[PROBLEM REQUIREMENTS]
Using the entries below, write out the line with "approche ciblée de réponses est l'obje", the line with "Усилие отжимного цилиндра", and every line in between, exactly as each is written.

[Collected data]
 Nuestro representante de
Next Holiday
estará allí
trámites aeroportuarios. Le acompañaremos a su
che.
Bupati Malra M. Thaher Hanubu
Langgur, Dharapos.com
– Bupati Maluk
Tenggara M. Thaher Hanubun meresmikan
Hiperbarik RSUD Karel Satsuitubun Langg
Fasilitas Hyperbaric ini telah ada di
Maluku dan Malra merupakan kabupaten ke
* * *
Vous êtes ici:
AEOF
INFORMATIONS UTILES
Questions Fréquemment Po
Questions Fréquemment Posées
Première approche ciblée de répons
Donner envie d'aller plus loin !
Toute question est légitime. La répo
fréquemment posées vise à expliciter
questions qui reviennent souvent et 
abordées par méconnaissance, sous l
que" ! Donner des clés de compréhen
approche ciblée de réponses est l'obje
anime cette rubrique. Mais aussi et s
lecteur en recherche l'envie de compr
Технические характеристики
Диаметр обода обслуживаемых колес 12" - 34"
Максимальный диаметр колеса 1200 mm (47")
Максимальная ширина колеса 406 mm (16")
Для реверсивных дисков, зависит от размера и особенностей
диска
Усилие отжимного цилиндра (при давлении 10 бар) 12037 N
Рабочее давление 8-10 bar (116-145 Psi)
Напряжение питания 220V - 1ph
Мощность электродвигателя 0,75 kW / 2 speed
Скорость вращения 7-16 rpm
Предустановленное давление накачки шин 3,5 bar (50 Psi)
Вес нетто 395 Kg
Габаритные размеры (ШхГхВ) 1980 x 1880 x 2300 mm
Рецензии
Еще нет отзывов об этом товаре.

[EXERCISE RESPONSE]
approche ciblée de réponses est l'obje
anime cette rubrique. Mais aussi et s
lecteur en recherche l'envie de compr
Технические характеристики
Диаметр обода обслуживаемых колес 12" - 34"
Максимальный диаметр колеса 1200 mm (47")
Максимальная ширина колеса 406 mm (16")
Для реверсивных дисков, зависит от размера и особенностей
диска
Усилие отжимного цилиндра (при давлении 10 бар) 12037 N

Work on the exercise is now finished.